Proces dotyczący masowych gwałtów wstrząsnął Francją. Gisele Pelicot zażądała jawności rozpraw, by w ten sposób przełamać wstyd i milczenie towarzyszące ofiarom przemocy seksualnej i pomóc innym kobietom, którym podano „pigułkę gwałtu”.
Dominique Pelicot skazany na 20 lat więzienia. To maksymalny wymiar kary
Sąd w Awinionie skazał w czwartek Dominique’a Pelicota na 20 lat więzienia za wszystkie zarzucane mu czyny, w tym gwałty na byłej żonie. To maksymalny wymiar kary. Pozostałych 50 współoskarżonych również usłyszało wyroki skazujące.
72-letni Pelicot prawdopodobnie spędzi w więzieniu resztę życia.
Na odczytanie wyroku stawiła się jego była żona Gisele Pelicot, która – jak podkreśliła agencja AP – pozostawała zwrócona twarzą do oskarżonych.
Gisele Pelicot: nigdy nie żałowałam jawności procesu
Proces był bardzo trudną próbą – powiedziała w czwartek (19 grudnia) Gisele Pelicot po ogłoszeniu wyroku sądu w Awinionie skazującego jej byłego męża Dominique’a oraz 50 innych mężczyzn w sprawie zbiorowych gwałtów, których była ofiarą. Kobieta podkreśliła, że prowadziła walkę dla swoich wnucząt.

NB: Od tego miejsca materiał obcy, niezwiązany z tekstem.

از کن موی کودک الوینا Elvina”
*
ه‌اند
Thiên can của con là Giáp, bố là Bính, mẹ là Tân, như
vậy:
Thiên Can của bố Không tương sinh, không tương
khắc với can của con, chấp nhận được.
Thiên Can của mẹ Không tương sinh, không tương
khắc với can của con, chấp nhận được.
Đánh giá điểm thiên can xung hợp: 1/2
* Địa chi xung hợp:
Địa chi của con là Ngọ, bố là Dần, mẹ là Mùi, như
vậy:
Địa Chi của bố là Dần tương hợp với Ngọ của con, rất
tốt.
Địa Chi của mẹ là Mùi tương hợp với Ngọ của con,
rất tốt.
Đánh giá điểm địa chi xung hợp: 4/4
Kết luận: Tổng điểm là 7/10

– Myślę o nieznanych ofiarach, których historie często pozostają w cieniu. Chcę, abyście wiedzieli, że łączy nas ta sama walka
– powiedziała Pelicot w krótkim oświadczeniu po wyroku.
Przyznała, że podczas trwającego od września procesu myślała o swoich wnukach, mówiąc, że także dla nich prowadziła tę walkę. Wyraziła wdzięczność wszystkim, którzy wspierali ją w tym czasie, w tym członkom Stowarzyszenia Pomocy Ofiarom, a także dziennikarzom oraz prawnikom.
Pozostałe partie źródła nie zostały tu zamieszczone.